CILACAP, SERAYUNEWS – Suasana belajar di sebuah PAUD di Kecamatan Adipala, Kabupaten Cilacap, mendadak panik setelah seorang bocah terjepit di wahana perosotan saat jam istirahat, Selasa (14/7/2026) pagi.
Beruntung, Tim Rescue Pos Damkar Kroya bergerak cepat setelah menerima laporan. Proses evakuasi berlangsung lancar dan korban berhasil diselamatkan tanpa mengalami luka.
Kepala Bidang Pemadam Kebakaran dan Penyelamatan Satpol PP Kabupaten Cilacap, Gatot Arief Widodo, mengatakan insiden terjadi sekitar pukul 09.00 WIB ketika para siswa PAUD sedang bermain di area sekolah.
Saat itu, seorang siswa bernama Alfian tiba-tiba meminta pertolongan setelah kaki kirinya terperosok dan terjepit pada bagian wahana perosotan sehingga tidak dapat dilepaskan sendiri.
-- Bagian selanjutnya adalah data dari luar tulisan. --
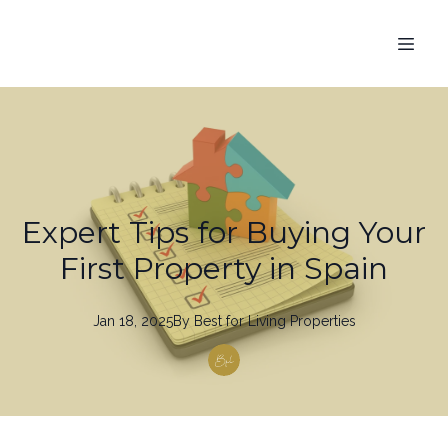
Expert Tips for Buying Your
First Property in Spain
Jan 18, 2025
By
Best
for Living Properties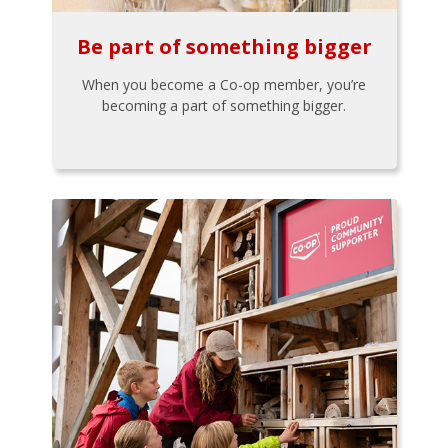
Be part of something bigger
When you become a Co-op member, you’re
becoming a part of something bigger.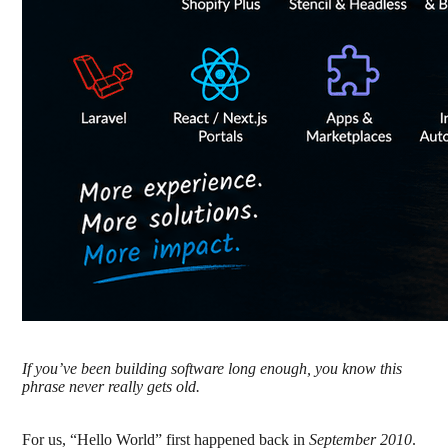
If you’ve been building software long enough, you know this
phrase never really gets old.
For us, “Hello World” first happened back in
September 2010
.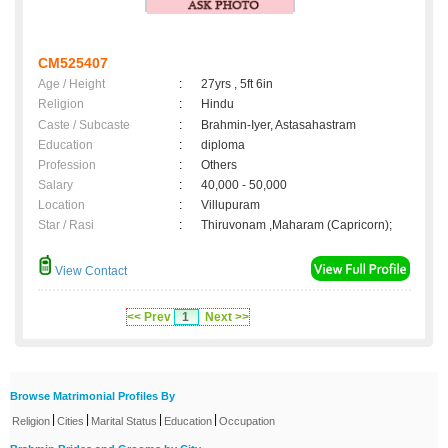
CM525407
Age / Height
:
27yrs , 5ft 6in
Religion
:
Hindu
Caste / Subcaste
:
Brahmin-Iyer, Astasahastram
Education
:
diploma
Profession
:
Others
Salary
:
40,000 - 50,000
Location
:
Villupuram
Star / Rasi
:
Thiruvonam ,Maharam (Capricorn);
View Contact
<< Prev
1
Next >>
Browse Matrimonial Profiles By
|
|
|
|
Religion
Cities
Marital Status
Education
Occupation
“Korban saat itu sedang bermain bersama teman-temannya. Tiba-tiba kaki kirinya terperosok di bagian perosotan dan tidak bisa dilepaskan sendiri,” kata Gatot.
Mendengar teriakan korban, para guru segera berupaya menenangkan anak-anak sekaligus membantu melepaskan kaki bocah tersebut. Karena tidak berhasil, pihak sekolah langsung menghubungi Pos Damkar Kroya.
Laporan darurat diterima petugas Damkar pada pukul 09.06 WIB. Tim Rescue Pos Damkar Kroya kemudian langsung menuju lokasi kejadian.
Sekitar pukul 09.16 WIB, petugas tiba di sekolah dan segera melakukan asesmen terhadap kondisi korban serta wahana permainan yang menjepit kaki bocah tersebut.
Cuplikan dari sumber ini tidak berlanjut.